En cette période de crise sanitaire où le recours au chômage partiel a été quasi automatique pour une grande partie des entreprises, nombreuses sont les questions que se posent les dirigeants concernant ce dispositif. Voici les plus récurrentes.

• Quelles sont les conditions ?

Le recours à l’activité partielle doit rester une mesure exceptionnelle et temporaire.

Toutes les entreprises sont éligibles. Dans le cadre de la crise sanitaire, l’entreprise doit pouvoir justifier que son activité est ralentie ou inexistante du fait de la conjoncture.

• Quels sont les salariés à en bénéficier ?

Durant le placement d’un salarié en activité partielle, le contrat de travail est suspendu totalement ou partiellement. Le salarié continue d’acquérir normalement des congés payés durant cette période et les périodes d’activité partielle sont assimilées à du temps de travail effectif pour le calcul de l’épargne salariale. Il en est de même pour le calcul des indemnités de rupture ainsi que les primes.

Elle concerne tous les salariés. Ils peuvent prétendre à l’indemnisation (quel que soit leur contrat de travail : CDD, CDI, apprentis, …) sans aucune condition d’ancienneté ni de niveau de salaire.

Le recours à l’activité partielle relève du pourvoir d’organisation de l’employeur qui peut l’appliquer individuellement et alternativement. Le salarié ne peut pas la refuser.

• Les salariés peuvent-ils travailler ailleurs ?

Tout salarié peut cumuler plusieurs emplois pendant la période de suspension de son contrat de travail suite à sa mise en activité partielle. Toutefois, le contrat ne doit pas prévoir de clause licite d’exclusivité.

De plus, l’obligation de loyauté du salarié inhérente à tout contrat de travail est maintenue pendant cette période. Ceci implique qu’il ne peut pas travailler pour un concurrent ou pour son propre compte de manière concurrente à son employeur actuel.

Enfin, en cas de cumul de plusieurs emplois, le salarié ne doit pas travailler au-delà de la durée maximale du travail, 10 heures par jour ou 44 heures par semaine, calculées sur une période de 12 semaines consécutives.

Il doit informer son employeur de sa décision d’exercer une activité professionnelle chez un autre employeur pendant la suspension de son contrat de travail en précisant le nom de l’employeur et la durée prévisionnelle de travail.

• Quelle est l’indemnisation ?

Le salarié perçoit une indemnité compensatrice versée par l’employeur, qui à son tour percevra une allocation de la part du gouvernement (au titre de la prise en charge du maintien de salaire de ses effectifs).

Jusqu’au 30 septembre 2020, l’indemnité versée par l’employeur s’élève à 70 % du salaire brut horaire par heure chômée, soit environ 84 % du salaire net horaire.

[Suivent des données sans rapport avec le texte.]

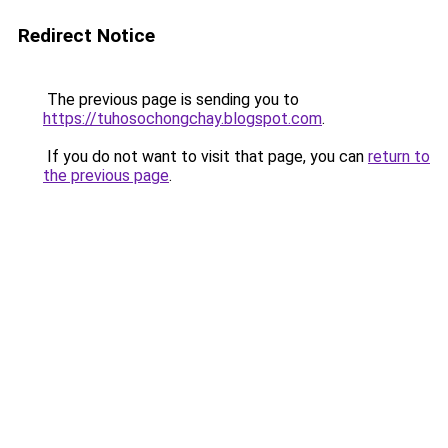
Redirect Notice
The previous page is sending you to
https://tuhosochongchay.blogspot.com
.
If you do not want to visit that page, you can
return to
the previous page
.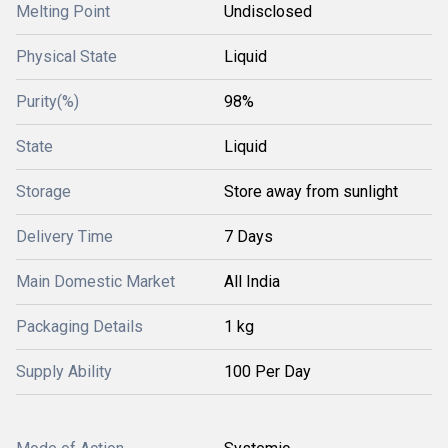
Melting Point
Undisclosed
Physical State
Liquid
Purity(%)
98%
State
Liquid
Storage
Store away from sunlight
Delivery Time
7 Days
Main Domestic Market
All India
Packaging Details
1 kg
Supply Ability
100 Per Day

Le montant de l’allocation quant à lui n’est plus que de 60 % du salaire brut horaire depuis le 1er juin.

Cette indemnité ne peut pas être inférieure au SMIC horaire net par heure chômée (8,03€/h en 2020).

L’indemnité doit être versée par l’employeur à la date habituelle de versement du salaire.

L’employeur doit faire figurer sur le bulletin de paie du salarié (ou dans un document annexé) le nombre des heures indemnisées, les taux appliqués et les sommes versées.

L’indemnité d’activité partielle versée au salarié est exonérée des cotisations salariales et patronales de sécurité sociale mais reste assujettie à la CSG au taux de 6,2 % et à la CRDS au taux de 0,50 %.

À compter du 1er octobre 2020, l’indemnité versée par l’employeur s’élèvera à 60 % du salaire brut horaire par heure chômée afin de concorder avec l’allocation.

La demande de mise en activité partielle ne sera valable que pour trois mois renouvelables une fois.

• Quelles sont les particularités en cas de longue durée ?

Parallèlement à l’activité partielle « classique », un dispositif de longue durée est entré en vigueur le 1er juillet :l’Activité réduite de maintien dans l’emploi (ARME). Ce chômage partiel de longue durée a été acté en vue d’aider les entreprises « confrontées à une réduction d’activité durable qui n’est pas de nature à compromettre leur pérennité », en contrepartie d’engagements sur l’emploi.

Les conditions d’indemnisation sont les mêmes qu’aujourd’hui. L’accord définit le volume maximal d’heures susceptibles d’être chômées, au plus égal à 40 % du temps de travail.

Mais l’accès à ce dispositif se fera sous conditions. D’abord, il nécessitera un accord d’entreprise ou de branche professionnelle, de six mois minimum à deux ans maximum, qui sera validé par les Directions régionales des entreprises, de la concurrence, de la consommation, du travail et de l’emploi (Directe). L’accord devra notamment prévoir des engagements en matière d’emplois.